# Mini foot!



## jwtcustomgamecalls (Aug 8, 2014)

Just finished the one up. It's my version of a Reelfoot. 5/8" tone board. Barrel is 3 1/4" long. Out of Desert Ironwood with a cocobola insert. Thanks for looking. Waylon.

Reactions: Like 6 | EyeCandy! 2


----------



## haddenhailers (Aug 8, 2014)

Looks awesome Waylon!

Andrew


----------



## jwtcustomgamecalls (Aug 8, 2014)

Thanks Andrew. Wish I could put a Ca finish down as good you.


----------



## haddenhailers (Aug 8, 2014)

Looks pretty good from this end!!!


----------



## ironman123 (Aug 8, 2014)

What you both said.


----------



## SENC (Aug 8, 2014)

Beautiful finish, Waylon! How does she sound?


----------



## jwtcustomgamecalls (Aug 8, 2014)

Henry. I think she sounds pretty decent. This is only my 3rd attempt at one, so I'm still figuring it out. I need to send it to you and have you critic it!!


----------



## SENC (Aug 8, 2014)

jwtcustomgamecalls said:


> Henry. I think she sounds pretty decent. This is only my 3rd attempt at one, so I'm still figuring it out. I need to send it to you and have you critic it!!
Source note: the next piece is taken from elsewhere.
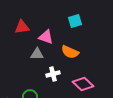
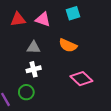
pink triangle: (46, 37) -> (43, 19), moved
white cross: (53, 74) -> (34, 69), moved

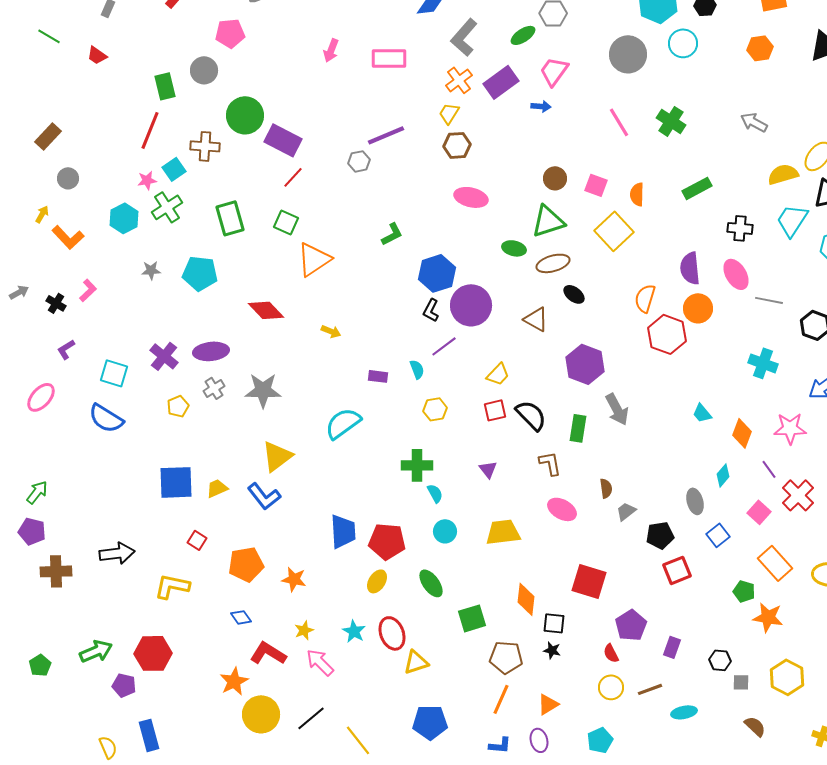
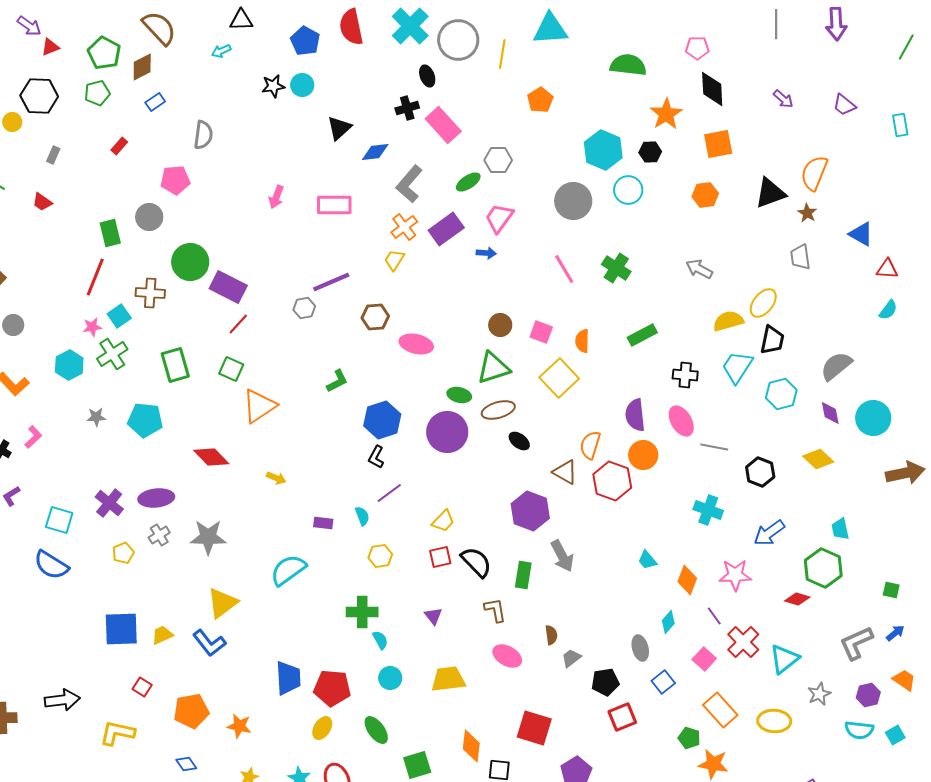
brown hexagon: (457, 145) -> (375, 317), moved
purple circle: (471, 305) -> (447, 432), moved
brown triangle: (536, 319) -> (565, 472), moved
Ha! You might not get it back!


----------



## jwtcustomgamecalls (Aug 8, 2014)

Lol. I wouldn't expect you to. Send me a pm with your info and I'll get it out to you. All I ask is for your honest opinion on it and any thoughts of how to improve on it.

Reactions: +Karma 1


----------



## haddenhailers (Aug 8, 2014)

jwtcustomgamecalls said:


> Lol. I would expect to. Send me a pm with your info and I'll get it out to you. All I ask is for your honest opinion on it and any thoughts of how to improve on it.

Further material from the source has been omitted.